Exercise aim
Lines that include "сетку" make up the answer; copy all of them from the data below.

The data
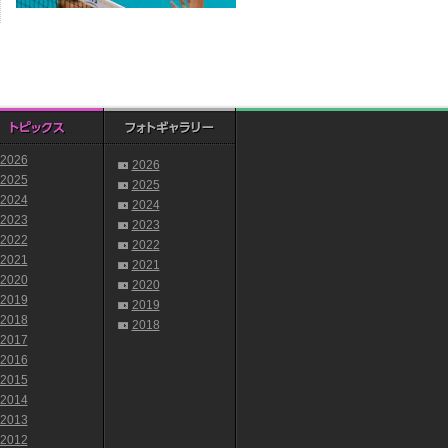
2026
2026
2025
2025
2024
2024
2023
2023
2022
2022
2021
2021
2020
2020
2019
2019
2018
2018
2017
2016
2015
2014
2013
2012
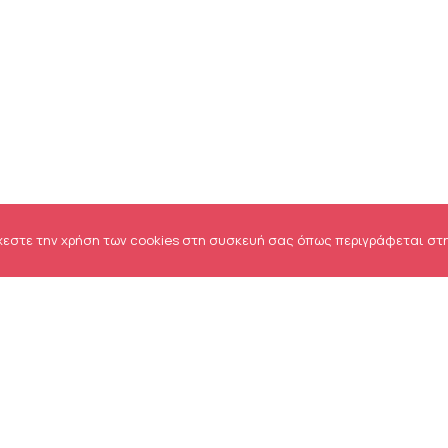
χεστε την χρήση των cookies στη συσκευή σας όπως περιγράφεται στ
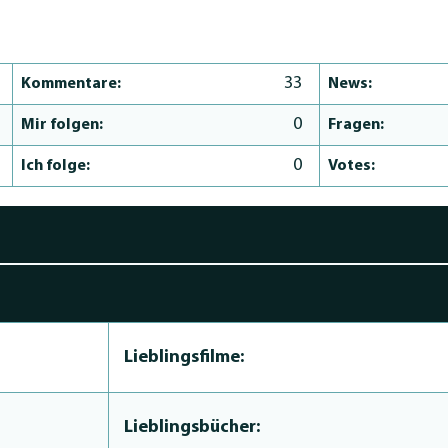
33
Kommentare:
News:
0
Mir folgen:
Fragen:
0
Ich folge:
Votes:
Lieblingsfilme:
Lieblingsbücher:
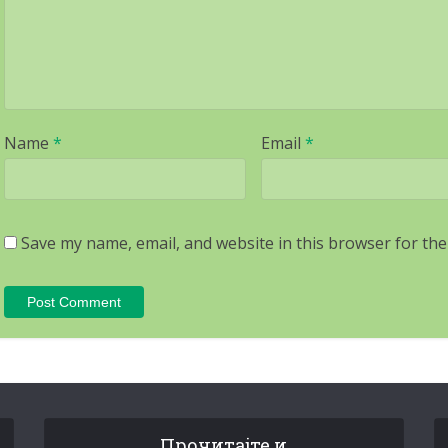
Name
*
Email
*
Save my name, email, and website in this browser for the
Прочитајте и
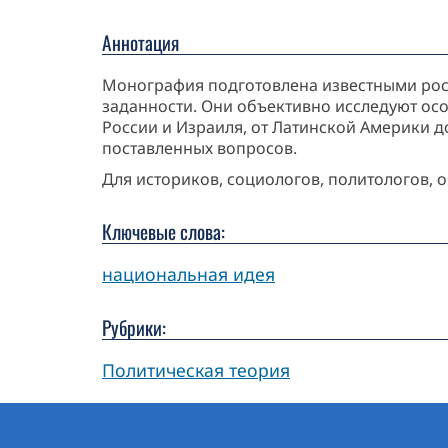
Аннотация
Монография подготовлена известными рос
заданности. Они объективно исследуют осо
России и Израиля, от Латинской Америки д
поставленных вопросов.
Для историков, социологов, политологов, 
Ключевые слова:
национальная идея
Рубрики:
Политическая теория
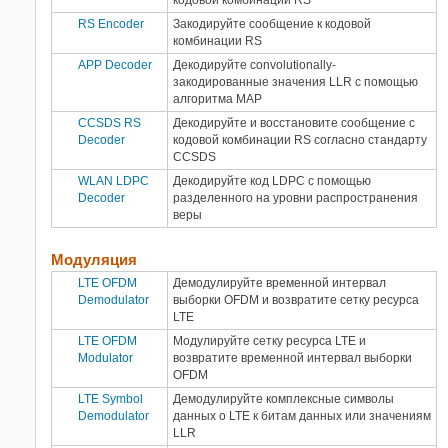
кодовой комбинации RS
RS Encoder
Закодируйте сообщение к кодовой
комбинации RS
APP Decoder
Декодируйте convolutionally-
закодированные значения LLR с помощью
алгоритма MAP
CCSDS RS
Декодируйте и восстановите сообщение с
Decoder
кодовой комбинации RS согласно стандарту
CCSDS
WLAN LDPC
Декодируйте код LDPC с помощью
Decoder
разделенного на уровни распространения
веры
Модуляция
LTE OFDM
Демодулируйте временной интервал
Demodulator
выборки OFDM и возвратите сетку ресурса
LTE
LTE OFDM
Модулируйте сетку ресурса LTE и
Modulator
возвратите временной интервал выборки
OFDM
LTE Symbol
Демодулируйте комплексные символы
Demodulator
данных о LTE к битам данных или значениям
LLR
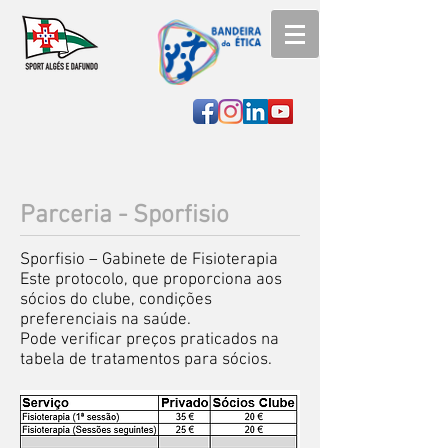
Parceria - Sporfisio
Sporfisio – Gabinete de Fisioterapia
Este protocolo, que proporciona aos
sócios do clube, condições
preferenciais na saúde.
Pode verificar preços praticados na
tabela de tratamentos para sócios.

Output below
выборки OFDM и возвратите сетку ресурса
Модулируйте сетку ресурса LTE и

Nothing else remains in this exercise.